Ses fréquentations intellectuelles sont éclectiques et ses préoccupations plus philosophiques que politiques. Peut-on pour autant dire comme cela a été fait que le rapprochement entre Maurras et Maritain n’était qu’un malentendu dû au fait que Maritain n’aurait pas connu clairement les idées politiques de Maurras ? La lecture d’Une Opinion sur Charles Maurras et le devoir des catholiques montre que Maritain connaît bien les idées politiques de Maurras et partage avec lui nombre d’ennemis communs. Il faut en revanche noter que dans ce même opuscule Maritain critique Maurras sur certains points. De même, dès 1922, dans Antimoderne, Maritain bien qu’évoquant la lucidité politique de Maurras dénonçait l’« indépendance du monde moderne à l’égard de Dieu ». Il y avait donc déjà en germe un certain nombre de désaccords que Maritain développera par la suite et qui participeront à la rupture mais la thèse du malentendu semble difficilement tenir. La thèse du « retournement » et d’une obéissance servile à l’Église (Maurice Pujo compare alors Maritain à un adjudant de quartier) n’est pas plus convaincante car les divergences de Maritain sont aussi ancrées dans son thomisme qui diverge en plusieurs points de celui de l’AF.

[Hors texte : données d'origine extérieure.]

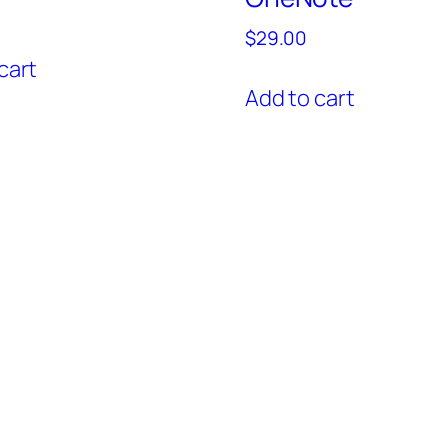
$
29.00
cart
Add to cart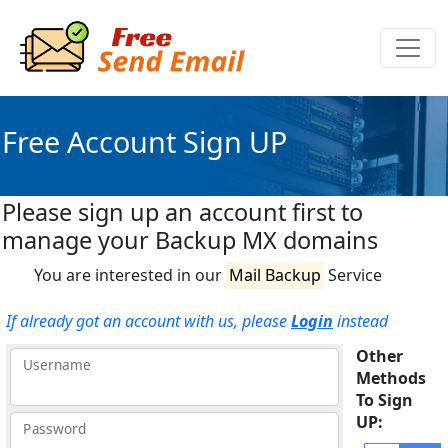
Free Account Sign UP
Please sign up an account first to
manage your Backup MX domains
You are interested in our
Mail Backup
Service
If already got an account with us, please
Login
instead
Other
Username
Methods
To Sign
UP:
Password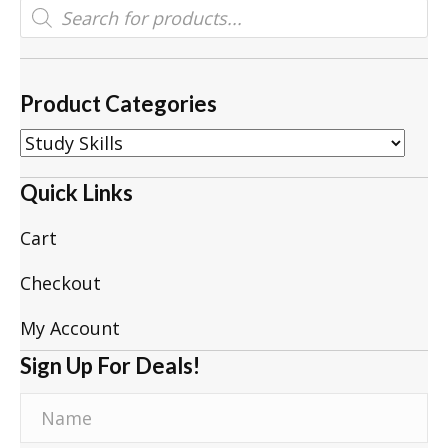
Products
search
Product Categories
Quick Links
Cart
Checkout
My Account
Sign Up For Deals!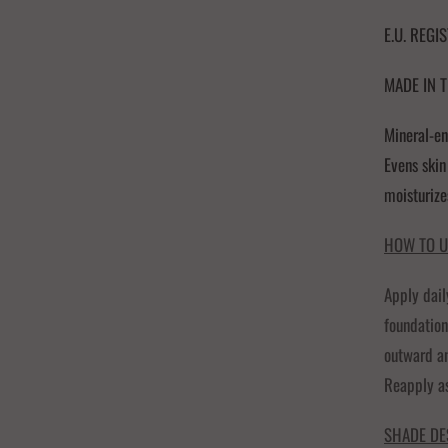
E.U. REGI
MADE IN T
Mineral-en
Evens skin
moisturize
HOW TO U
Apply dail
foundation
outward an
Reapply a
SHADE DE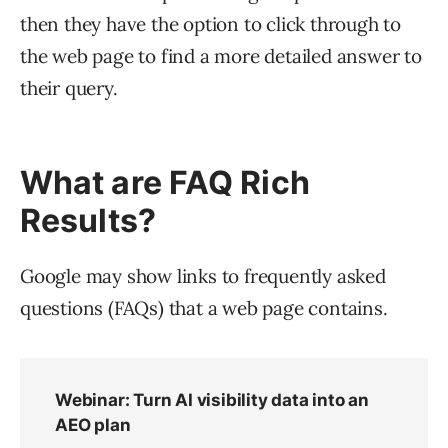
then they have the option to click through to
the web page to find a more detailed answer to
their query.
What are FAQ Rich
Results?
Google may show links to frequently asked
questions (FAQs) that a web page contains.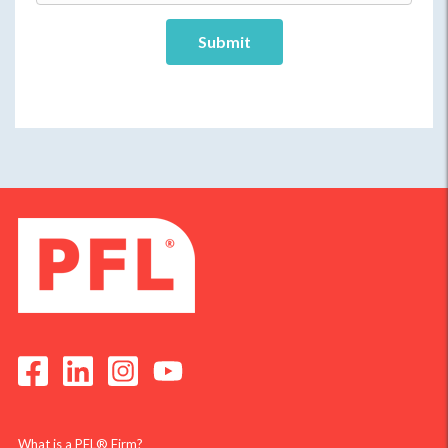
What is a PFL® Firm?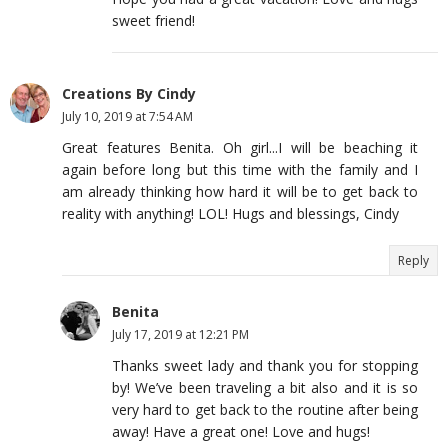
sweet friend!
Creations By Cindy
July 10, 2019 at 7:54 AM
Great features Benita. Oh girl...I will be beaching it
again before long but this time with the family and I
am already thinking how hard it will be to get back to
reality with anything! LOL! Hugs and blessings, Cindy
Reply
Benita
July 17, 2019 at 12:21 PM
Thanks sweet lady and thank you for stopping
by! We’ve been traveling a bit also and it is so
very hard to get back to the routine after being
away! Have a great one! Love and hugs!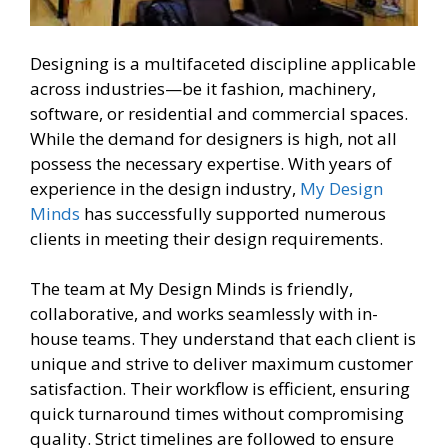
Designing is a multifaceted discipline applicable
across industries—be it fashion, machinery,
software, or residential and commercial spaces.
While the demand for designers is high, not all
possess the necessary expertise. With years of
experience in the design industry,
My Design
Minds
has successfully supported numerous
clients in meeting their design requirements.
The team at My Design Minds is friendly,
collaborative, and works seamlessly with in-
house teams. They understand that each client is
unique and strive to deliver maximum customer
satisfaction. Their workflow is efficient, ensuring
quick turnaround times without compromising
quality. Strict timelines are followed to ensure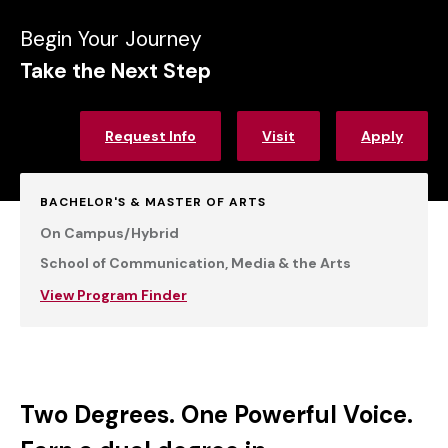
Begin Your Journey
Take the Next Step
Request Info
Visit
Apply
BACHELOR'S & MASTER OF ARTS
On Campus/Hybrid
School of Communication, Media & the Arts
View Program Finder
Two Degrees. One Powerful Voice.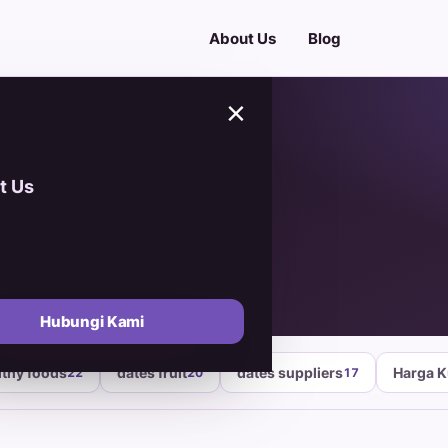
About Us
Blog
×
t Us
Hubungi Kami
lthy foods
dates fruit
dates suppliers
Harga 
22
20
17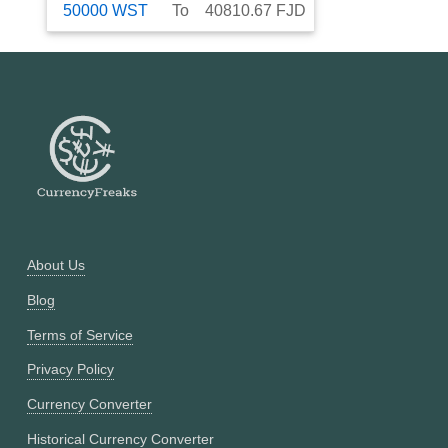
50000
WST
To
40810.67
FJD
About Us
Blog
Terms of Service
Privacy Policy
Currency Converter
Historical Currency Converter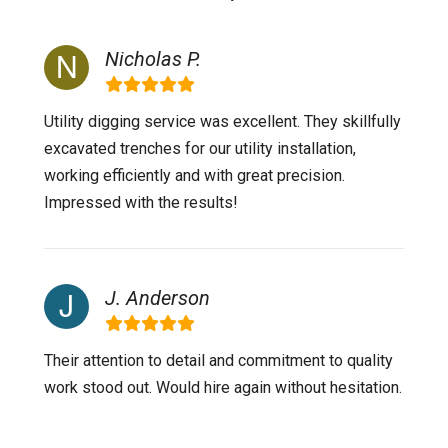
Nicholas P.
Utility digging service was excellent. They skillfully
excavated trenches for our utility installation,
working efficiently and with great precision.
Impressed with the results!
J. Anderson
Their attention to detail and commitment to quality
work stood out. Would hire again without hesitation.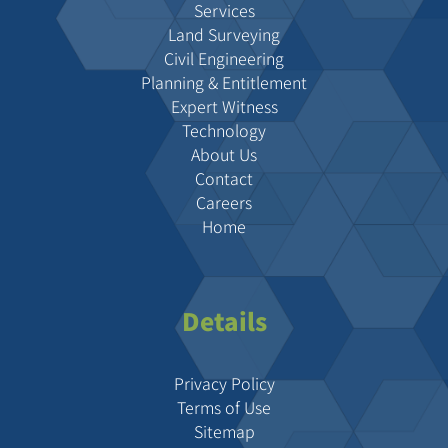
Services
Land Surveying
Civil Engineering
Planning & Entitlement
Expert Witness
Technology
About Us
Contact
Careers
Home
Details
Privacy Policy
Terms of Use
Sitemap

Après la condamnation romaine, Maritain écrit ou dirige successivement trois ouvrages - Primauté du Spirituel, Pourquoi Rome parlé, Clairvoyance de Rome - pour défendre et expliquer la position de Rome. En réponse au Nationalisme intégral, Maritain prône un Catholicisme intégral. La polémique avec l’AF par articles et ouvrages interposés n’en reste pas au plan purement intellectuel et les attaques personnelles publiées contre le parcours intellectuel et personnel de Maritain (il n’appréciera pas du tout certaines attaques ou allusions à son mariage et sa femme) ont participé à sa rupture définitive. Sur le plan des idées, les critiques de l’Action française se concentrent sur la question de l’obéissance chrétienne et de la théorie des pouvoirs de l’Église. Et ils ont beau jeu de montrer les hésitations et contradictions de Maritain : s’agit-il d’une condamnation politique ? La décision de Rome est-elle fondée sur le pouvoir direct et/ou indirect de l’Église sur les choses temporelles ? Cette question théologico-philosophique est importante car elle sous-tend celle de l’obéissance du chrétien à l’Église dans le domaine temporel et politique. Il est frappant de voir que ce sont les mêmes interrogations et hésitations qui reviennent actuellement concernant la question de l’immigration et les déclarations des papes à ce sujet.
Le renouveau thomiste qui suit l’encyclique Æterni Patris (1879) se fait en réaction au modernisme et est en France, pour une bonne partie, antirépublicain. Maritain n’est alors pas le seul thomiste à être proche de l’AF [3] (on peut citer par exemple les PP. Janvier, Pègues et Vallée). La condamnation de l’Action française qui occasionne nombre de remous dans les milieux catholiques [4] n’épargne donc ni les milieux ecclésiastiques ni les milieux thomistes [5].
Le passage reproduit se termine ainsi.